**What you should do**
Copy the data precisely, character for character, and leave out every picture.

[Screenshot grounding data]
►

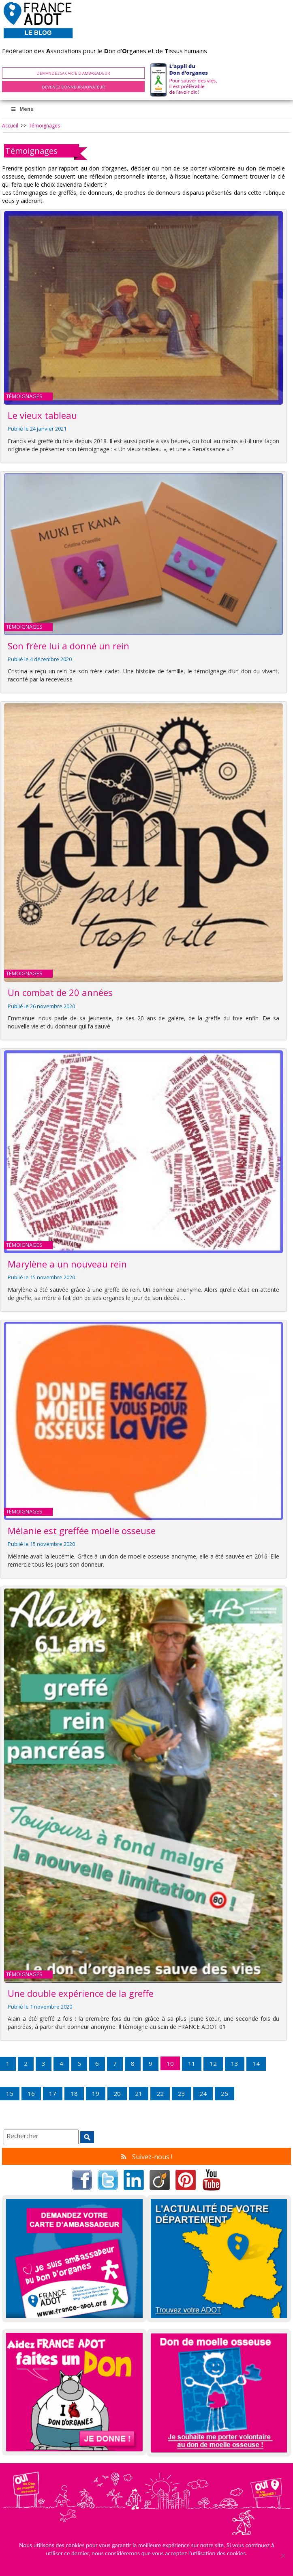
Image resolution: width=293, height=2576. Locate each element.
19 (95, 2093)
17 (52, 2093)
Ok (146, 2563)
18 (74, 2093)
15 (9, 2093)
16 (31, 2093)
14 (256, 2063)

◄

**Answer section**
Image resolution: width=293, height=2576. Locate each element.
19 (95, 2093)
17 (52, 2093)
Ok (146, 2563)
18 (74, 2093)
15 (9, 2093)
16 (31, 2093)
14 (256, 2063)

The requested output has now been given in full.